Turkey has to make its biggest decision since joining NATO
Turkey has always been at the intersection of two different worlds, bridging the gap where Europe meets Asia, where East meets West, and where many cultures historically clashed. During the Cold War, it was in Muslim Turkey's interest to become a NATO ally. It had remained firmly in the NATO sphere until recently. Now the U.S. is giving the Turkish government an ultimatum.
Within the next two weeks the Turkish government has to decide whether it will maintain its complete alliance with NATO partners and go all-in with the F-35 or risk a severe penalty and buy Russia's S-400 missile system. The Turkish government has already inked a deal to buy Russia's missile defense system, which would remove them from eligibility to buy the 100 F-35 Joint Strike Fighters it was promised – while facing the possibility of U.S. sanctions and other NATO fallout.
The U.S. Department of State gave Turkey until the first week of June to make the call.

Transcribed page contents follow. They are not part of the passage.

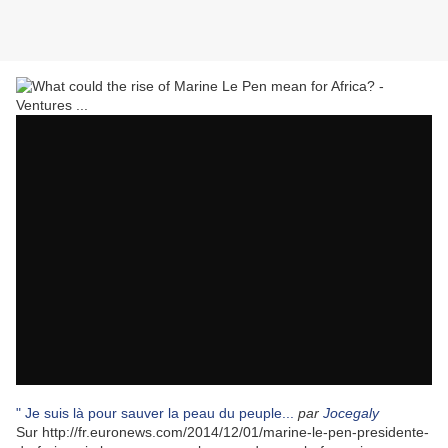
" Je suis là pour sauver la peau du peuple...
par
Jocegaly
Sur http://fr.euronews.com/2014/12/01/marine-le-pen-presidente-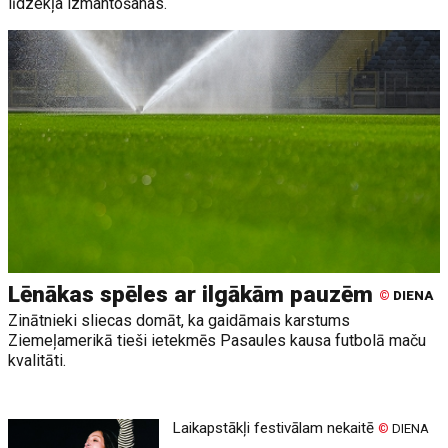
līdzekļa izmantošanas.
Lēnākas spēles ar ilgākām pauzēm
©
DIENA
Zinātnieki sliecas domāt, ka gaidāmais karstums
Ziemeļamerikā tieši ietekmēs Pasaules kausa futbolā maču
kvalitāti.
Laikapstākļi festivālam nekaitē
©
DIENA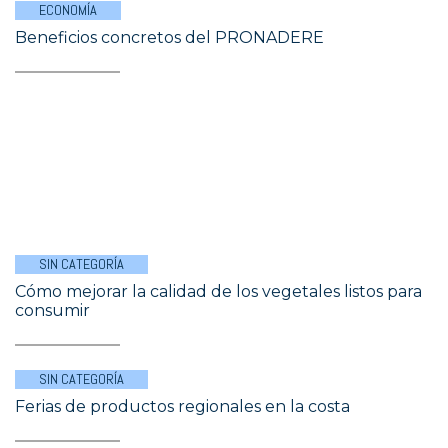
ECONOMÍA
Beneficios concretos del PRONADERE
SIN CATEGORÍA
Cómo mejorar la calidad de los vegetales listos para
consumir
SIN CATEGORÍA
Ferias de productos regionales en la costa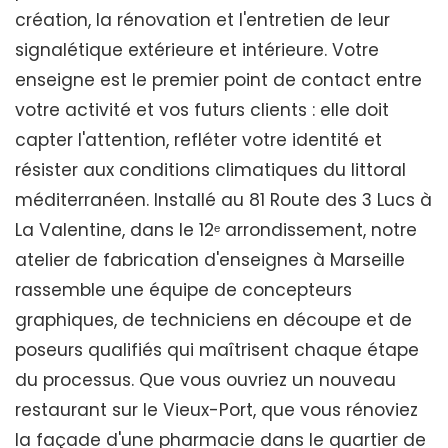
création, la rénovation et l'entretien de leur
signalétique extérieure et intérieure. Votre
enseigne est le premier point de contact entre
votre activité et vos futurs clients : elle doit
capter l'attention, refléter votre identité et
résister aux conditions climatiques du littoral
méditerranéen. Installé au 81 Route des 3 Lucs à
La Valentine, dans le 12ᵉ arrondissement, notre
atelier de fabrication d'enseignes à Marseille
rassemble une équipe de concepteurs
graphiques, de techniciens en découpe et de
poseurs qualifiés qui maîtrisent chaque étape
du processus. Que vous ouvriez un nouveau
restaurant sur le Vieux-Port, que vous rénoviez
la façade d'une pharmacie dans le quartier de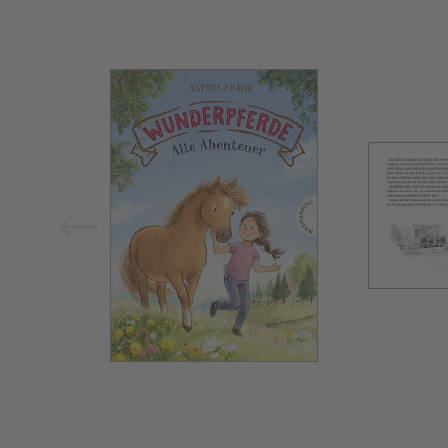
Bild vergrößern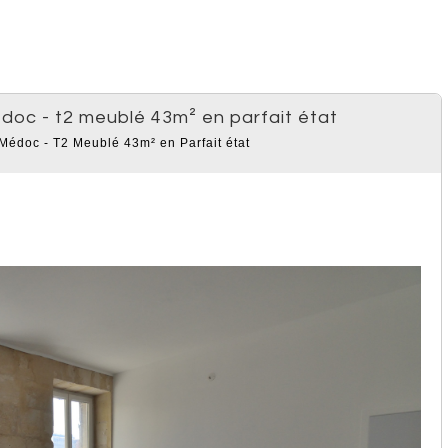
édoc - t2 meublé 43m² en parfait état
oc - T2 Meublé 43m² en Parfait état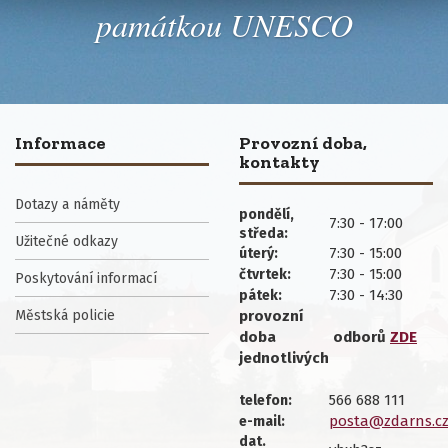
památkou UNESCO
Informace
Provozní doba,
kontakty
Dotazy a náměty
pondělí,
7:30 - 17:00
středa:
Užitečné odkazy
7:30 - 15:00
úterý:
7:30 - 15:00
čtvrtek:
Poskytování informací
7:30 - 14:30
pátek:
Městská policie
provozní
doba
odborů
ZDE
jednotlivých
566 688 111
telefon:
posta@zdarns.c
e-mail:
dat.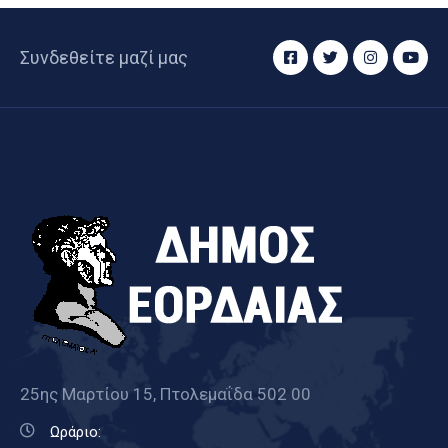
Συνδεθείτε μαζί μας
25ης Μαρτίου 15, Πτολεμαΐδα 502 00
Ωράριο: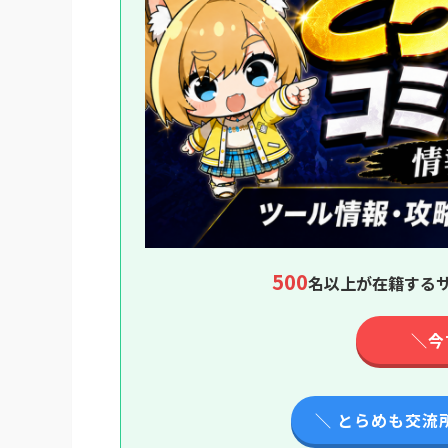
500
名以上が在籍するサ
＼今
＼ とらめも交流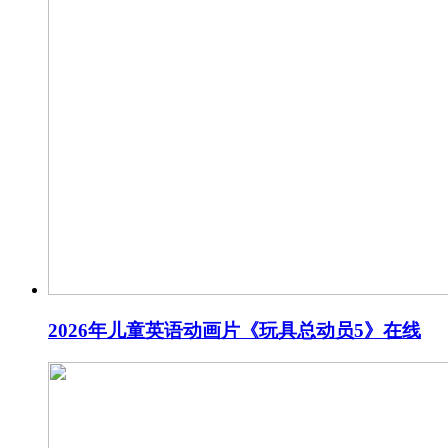
2026年儿童英语动画片《玩具总动员5》在线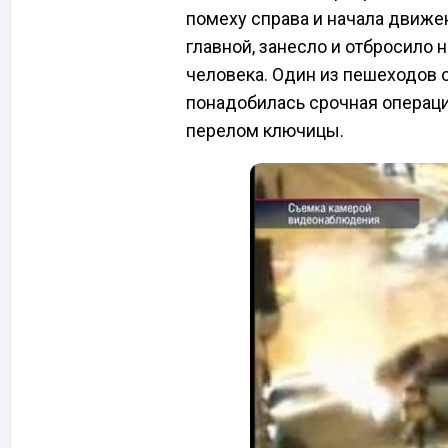
помеху справа и начала движен
главной, занесло и отбросило н
человека. Один из пешеходов 
понадобилась срочная операци
перелом ключицы.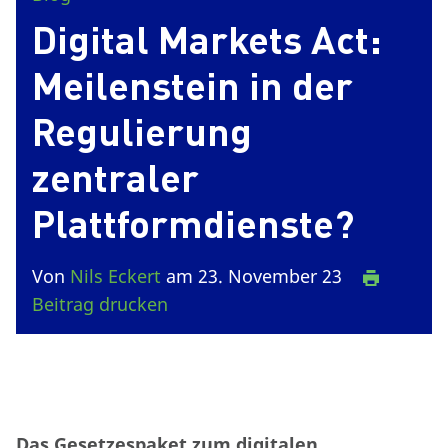
Digital Markets Act:
Meilenstein in der
Regulierung
zentraler
Plattformdienste?
Von
Nils Eckert
am 23. November 23
Beitrag drucken
Das Gesetzespaket zum digitalen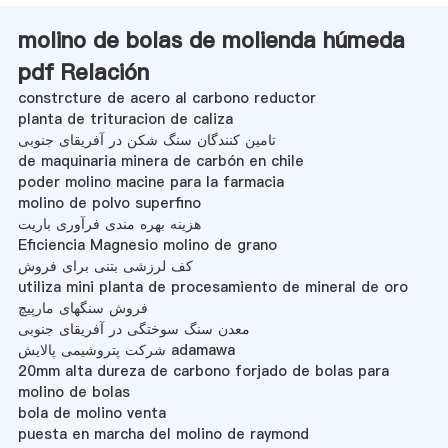
molino de bolas de molienda húmeda
pdf Relación
constrcture de acero al carbono reductor
planta de trituracion de caliza
تامین کنندگان سنگ شکن در آفریقای جنوبی
de maquinaria minera de carbón en chile
poder molino macine para la farmacia
molino de polvo superfino
هزینه بهره مندی فرآوری باریت
Eficiencia Magnesio molino de grano
کف لرزشی بتنی برای فروش
utiliza mini planta de procesamiento de mineral de oro
فروش سنگهای مارپیچ
معدن سنگ سوختگی در آفریقای جنوبی
شرکت پتروشیمی پالایش adamawa
20mm alta dureza de carbono forjado de bolas para
molino de bolas
bola de molino venta
puesta en marcha del molino de raymond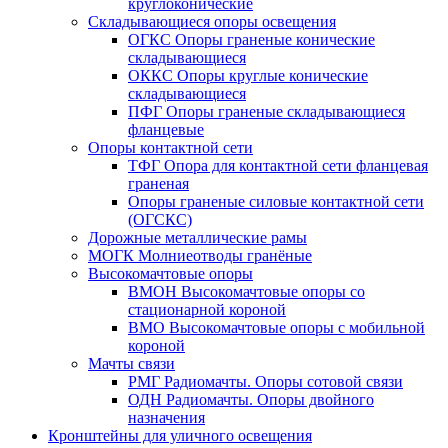
круглоконические
Складывающиеся опоры освещения
ОГКС Опоры граненые конические
складывающиеся
ОККС Опоры круглые конические
складывающиеся
ПФГ Опоры граненые складывающиеся
фланцевые
Опоры контактной сети
ТФГ Опора для контактной сети фланцевая
граненая
Опоры граненые силовые контактной сети
(ОГСКС)
Дорожные металлические рамы
МОГК Молниеотводы гранёные
Высокомачтовые опоры
ВМОН Высокомачтовые опоры со
стационарной короной
ВМО Высокомачтовые опоры с мобильной
короной
Мачты связи
РМГ Радиомачты. Опоры сотовoй связи
ОДН Радиомачты. Опоры двойного
назначения
Кронштейны для уличного освещения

Russia's S-400 missile defense system.
Russia called Washington's warning an "ultimatum," and condemned the threat of sanctions as an attempt to strong-arm Ankara into buying Raytheon's Patriot batteries and Lockheed's Joint Strike Fighter. Turkey agreed to pay $2.5 billion for the S-400 system, one of the most advanced defense systems in the world. Turkey is also one of the manufacturing partners for the world's most advanced fighter. But Turkey is already building the infrastructure for the S-400.
No one has stated exactly what the economic and military consequences for Turkey will be if they fail to reject the S-400.